__TASK TO COMPLETE__.
Word for word, please restate the line that contains "Daten­schutz­erklärung (78, 2265)" and all lines after it through the end of the material, minus the pictures.
┏━━
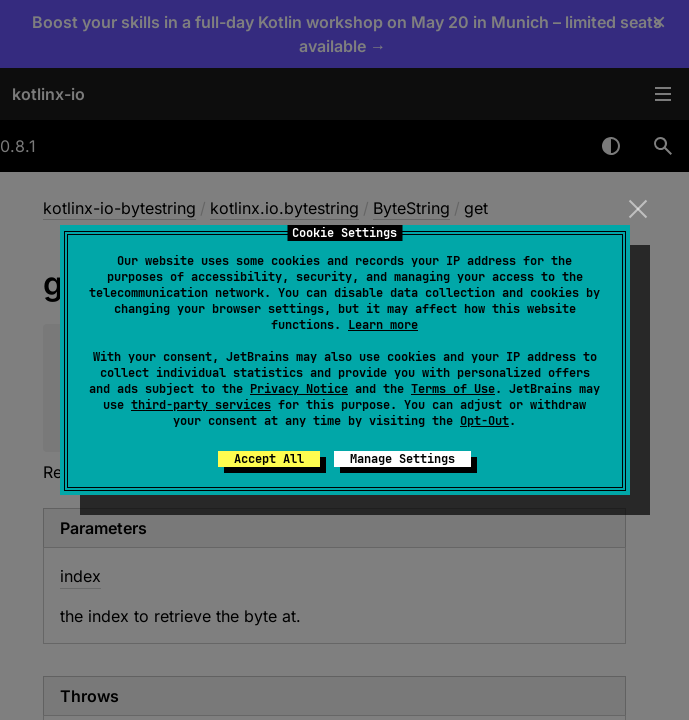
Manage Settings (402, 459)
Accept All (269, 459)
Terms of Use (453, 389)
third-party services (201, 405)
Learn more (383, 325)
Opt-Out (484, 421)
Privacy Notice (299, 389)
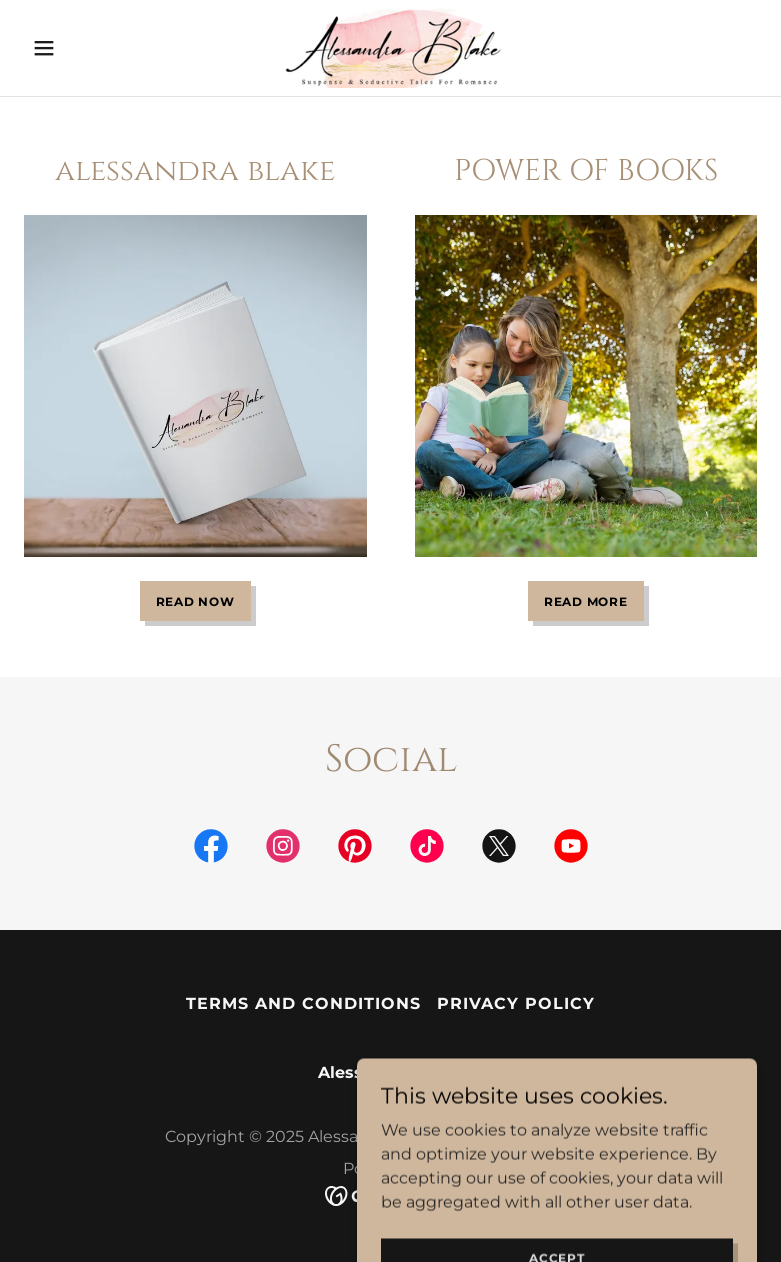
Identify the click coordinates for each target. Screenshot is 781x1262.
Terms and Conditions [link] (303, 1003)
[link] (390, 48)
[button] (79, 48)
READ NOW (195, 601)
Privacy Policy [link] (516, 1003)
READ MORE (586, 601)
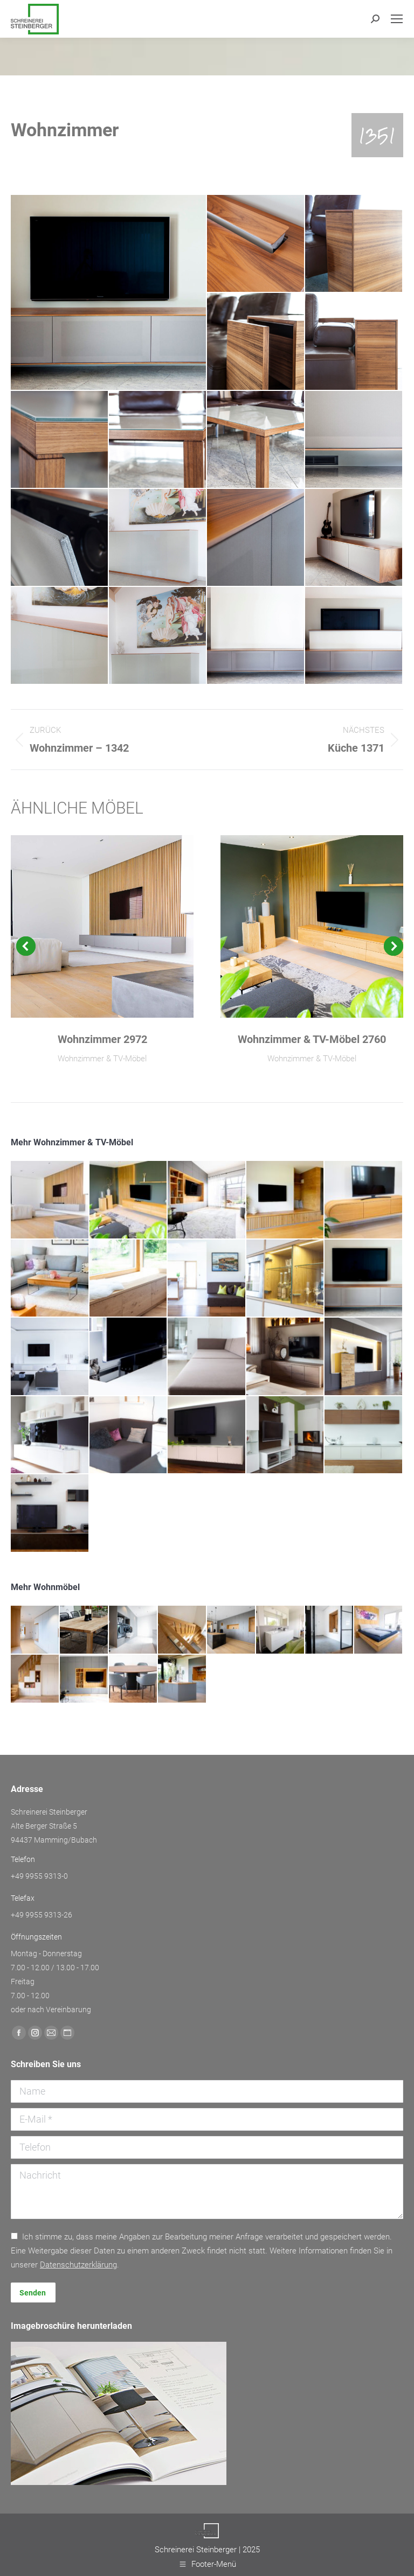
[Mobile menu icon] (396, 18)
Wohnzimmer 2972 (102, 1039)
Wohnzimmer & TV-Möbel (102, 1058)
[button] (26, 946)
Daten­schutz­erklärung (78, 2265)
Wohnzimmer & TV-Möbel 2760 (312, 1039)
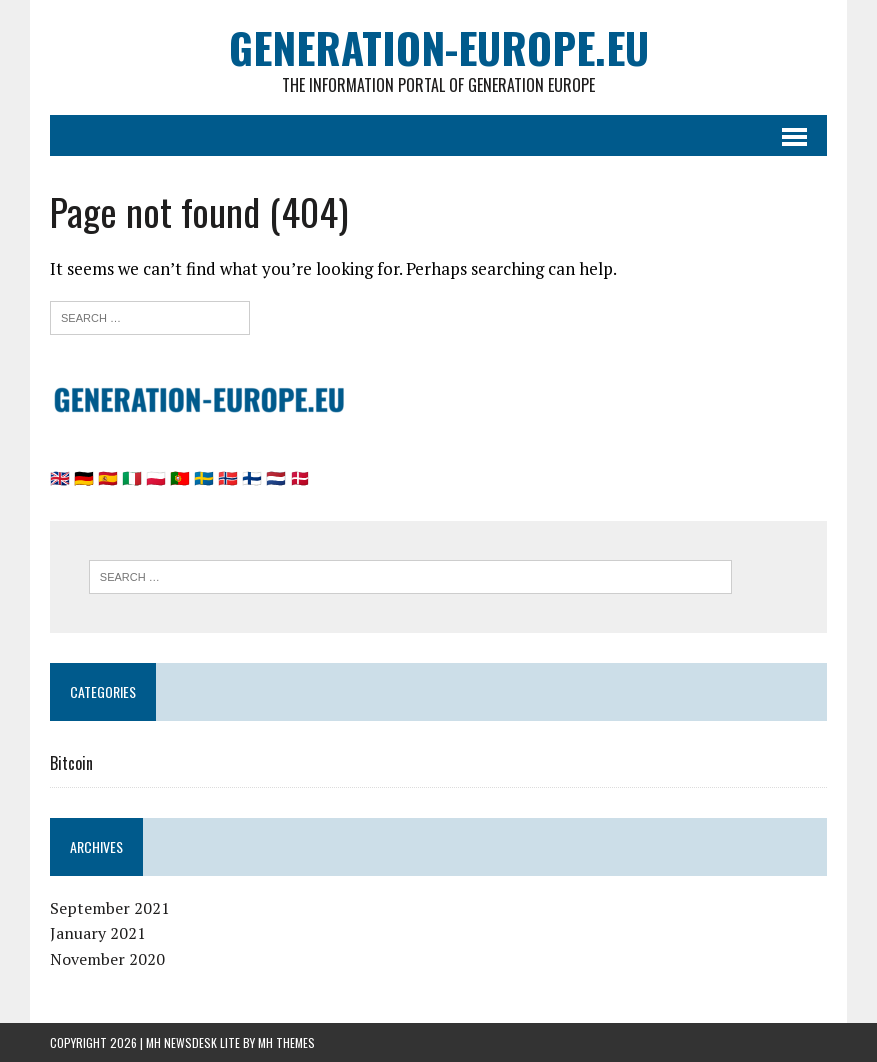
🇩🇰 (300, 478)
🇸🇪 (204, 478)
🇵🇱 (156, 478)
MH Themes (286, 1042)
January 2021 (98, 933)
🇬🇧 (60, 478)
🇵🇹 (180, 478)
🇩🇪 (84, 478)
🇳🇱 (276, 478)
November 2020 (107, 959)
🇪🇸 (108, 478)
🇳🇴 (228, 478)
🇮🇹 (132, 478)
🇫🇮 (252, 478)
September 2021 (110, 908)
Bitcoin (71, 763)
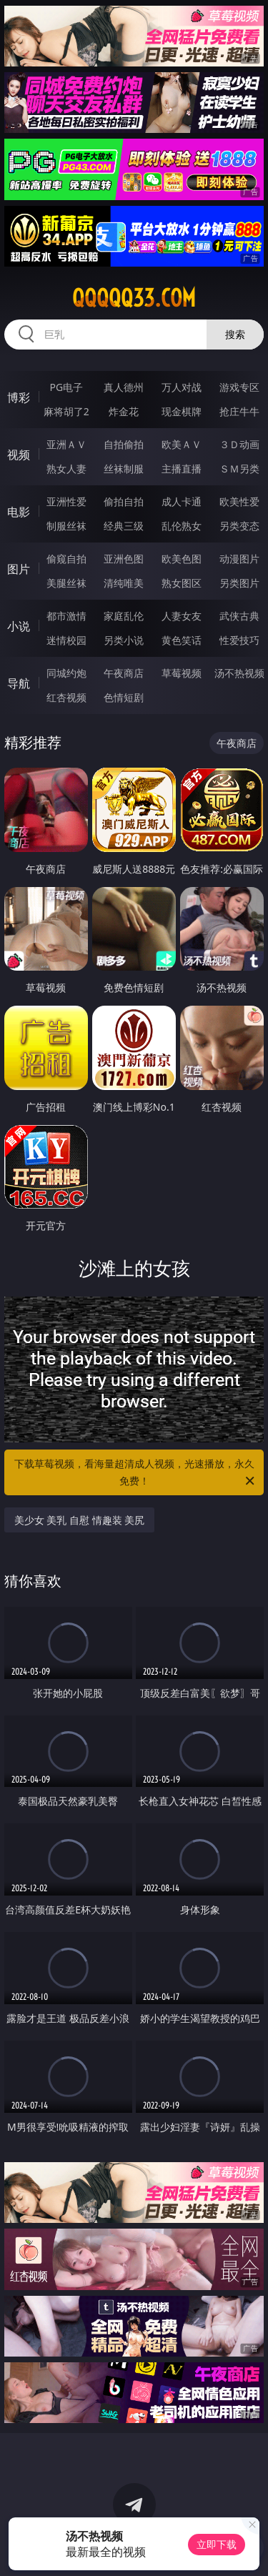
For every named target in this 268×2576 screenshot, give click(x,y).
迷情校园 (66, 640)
┗━━
__ANSWER BOX__.
Daten­schutz­erklärung (78, 2265)
Wohnzimmer & TV-Möbel 2760 (312, 1039)
🇩🇰 (300, 478)
🇸🇪 (204, 478)
🇵🇱 (156, 478)
MH Themes (286, 1042)
January 2021 (98, 933)
🇬🇧 (60, 478)
🇵🇹 (180, 478)
🇩🇪 (84, 478)
🇳🇱 (276, 478)
November 2020 (107, 959)
🇪🇸 (108, 478)
🇳🇴 (228, 478)
🇮🇹 (132, 478)
🇫🇮 (252, 478)
September 2021 (110, 908)
Bitcoin (71, 763)
For every named target in this 268×2576 screenshot, give click(x,y).
迷情校园 (66, 640)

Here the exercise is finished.